Forgive Us Our Debts
Posted by Eric (March 21, 2006 at 5:54 pm)
This morning I walked down the block to the local Latin Rite church for Mass and Confession. The Gospel for today was Matthew 18:21-35, the parable of the unforgiving servant.
I wonder why the servant whose massive debt was forgiven was so ready to demand repayment of the debt he was owed by his fellow servant. I would think he’d be walking on air after his interview with the master, whose mercy gave him a new lease on life. But he’s not—somehow, his heart is full of bitterness.
I’d like to speculate that unforgiving servant, far from being filled with gratitude that his debt was forgiven, was filled instead with humiliation at having had to beg for mercy from his master. Perhaps his motive in demanding repayment of his fellow servant’s debt was to effect a plan of repaying the master after all.

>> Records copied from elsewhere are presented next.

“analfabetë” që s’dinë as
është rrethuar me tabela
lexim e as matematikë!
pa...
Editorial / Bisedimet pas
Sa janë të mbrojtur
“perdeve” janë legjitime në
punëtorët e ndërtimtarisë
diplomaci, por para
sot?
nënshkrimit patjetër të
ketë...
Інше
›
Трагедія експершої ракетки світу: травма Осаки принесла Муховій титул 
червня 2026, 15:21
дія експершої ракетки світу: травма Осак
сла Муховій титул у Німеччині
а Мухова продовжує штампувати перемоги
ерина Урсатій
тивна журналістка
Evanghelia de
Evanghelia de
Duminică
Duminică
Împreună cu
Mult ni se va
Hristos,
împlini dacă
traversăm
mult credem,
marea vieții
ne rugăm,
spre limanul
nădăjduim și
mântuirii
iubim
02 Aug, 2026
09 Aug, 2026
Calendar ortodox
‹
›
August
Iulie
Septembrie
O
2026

This reading at least seems possible from the text, and I think it’s more satisfying than simply crediting the unforgiving servant with a kind of generic hardness of heart. Moreover, it corresponds to our own struggles with mercy.
Do we really believe that we are forgiven, that our transgressions have been blotted out? Or do we resist God’s mercy? And do we not then take out this sense of shame, unworthiness, and doubt upon others?
Are we unforgiving, because we do not really believe that we have first been forgiven?